Authors: John Skipp
The vampire cast him one final, baleful look. Seeing only his own death.
Seeing nothing.
Then—before Charley, Peter and God Almighty—Dandrige began to burn.
It didn’t take long. He seemed to fill with light: a clear, greenish glow that started deep inside, at his very core. It filled him until it seemed he might burst, puffing his torso out, stretching his limbs tight, rigid in agony.
Then it flooded out of his pores: brilliant fiery needles of light pushing out and out, intertwining with the countless prisms reflecting from the basement floor.
And he was molten, and he was charred, and he was ash, all in the space of a minute. All pinned to the alcove wall.
And he was awake through it all: awake, and aware.
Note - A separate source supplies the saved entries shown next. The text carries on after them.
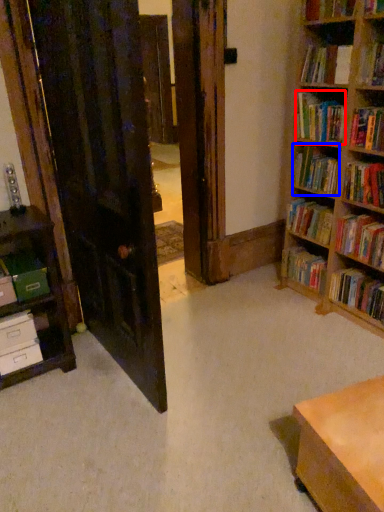 Question: Which of the following is the farthest to the observer, book (highlighted by a red box) or book (highlighted by a blue box)?

Choices:
 (A) book
 (B) book

Answer: (B) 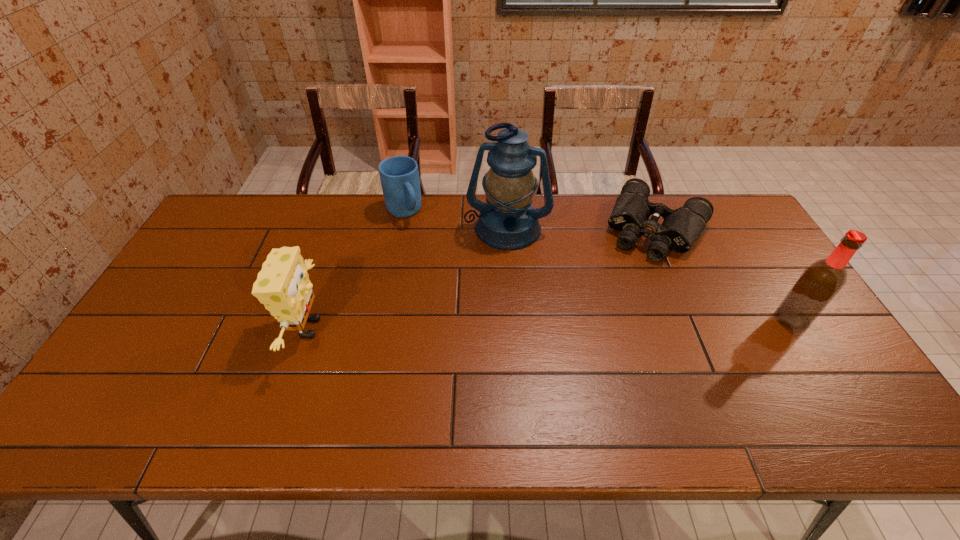 The width and height of the screenshot is (960, 540). What are the coordinates of `vacant area located 0.300m on the face of the sponge` in the screenshot? It's located at (442, 328).

Identify the location of vacant space situated 0.070m on the left of the beer bottle. The height and width of the screenshot is (540, 960). (751, 319).

You are a GUI agent. You are given a task and a screenshot of the screen. Output one action in this format:
    pyautogui.click(x=<x>, y=<y>)
    Task: Click on the vacant space located on the face of the tallest object
    This screenshot has height=540, width=960.
    Given the screenshot: What is the action you would take?
    pyautogui.click(x=489, y=292)

The width and height of the screenshot is (960, 540). In order to click on free region located on the face of the tallest object in this screenshot , I will do `click(487, 299)`.

This screenshot has width=960, height=540. In order to click on vacant region located on the face of the tallest object in this screenshot , I will do `click(495, 266)`.

Locate an element on the screen. The image size is (960, 540). free space located 0.100m on the side of the fourth object from right to left with the handle is located at coordinates (422, 243).

The height and width of the screenshot is (540, 960). I want to click on vacant space located on the side of the fourth object from right to left with the handle, so click(x=424, y=247).

You are a GUI agent. You are given a task and a screenshot of the screen. Output one action in this format:
    pyautogui.click(x=<x>, y=<y>)
    Task: Click on the free spot located 0.200m on the side of the fourth object from right to left with the handle
    Image resolution: width=960 pixels, height=540 pixels.
    Given the screenshot: What is the action you would take?
    pyautogui.click(x=435, y=262)

Find the location of a particular element. blank space located through the eyepieces of the shortest object is located at coordinates (620, 303).

Image resolution: width=960 pixels, height=540 pixels. Identify the location of blank area located 0.060m through the eyepieces of the shortest object. (636, 271). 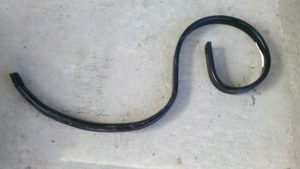 This screenshot has width=300, height=169. Identify the location of light grey flat surface. (222, 120). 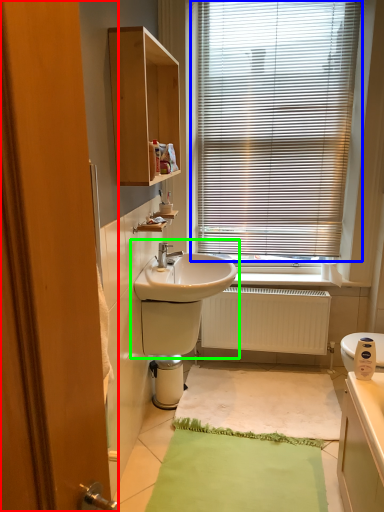 Question: Based on their relative distances, which object is farther from screen door (highlighted by a red box)? Choose from window blind (highlighted by a blue box) and sink (highlighted by a green box).

Choices:
 (A) window blind
 (B) sink

Answer: (A) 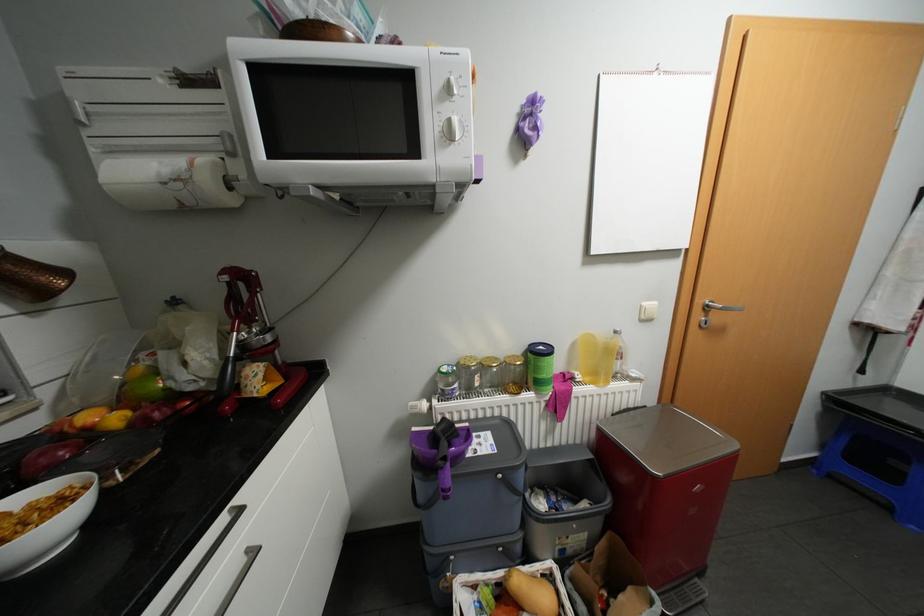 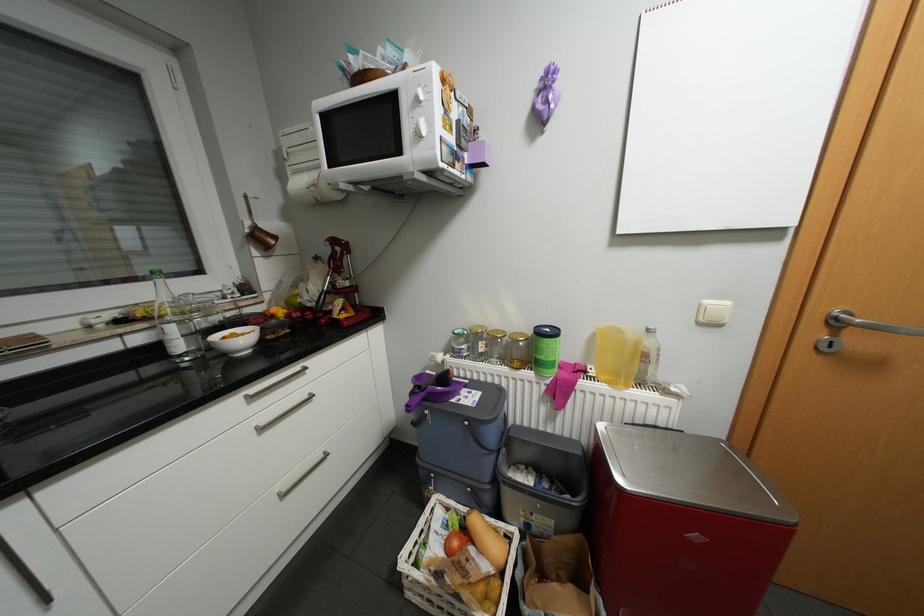 The point at (44, 522) is marked in the first image. Where is the corresponding point in the second image?

(249, 339)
His screams died like a candle being snuffed.
And it was over.
Peter and Charley lay in opposite corners of the room, sweating and panting and staring at one another in triumphant disbelief, as might the two sole survivors of a jet crash. Their gaze turned to the bundle of blackout drapery. Charley approached it, afraid to look under it.
Afraid not to.
He lifted it gingerly. Peter stared at him, covered in the thick gray ash that had been Jerry Dandrige, and waited. Charley looked up at him, his expression inscrutable, utterly drained.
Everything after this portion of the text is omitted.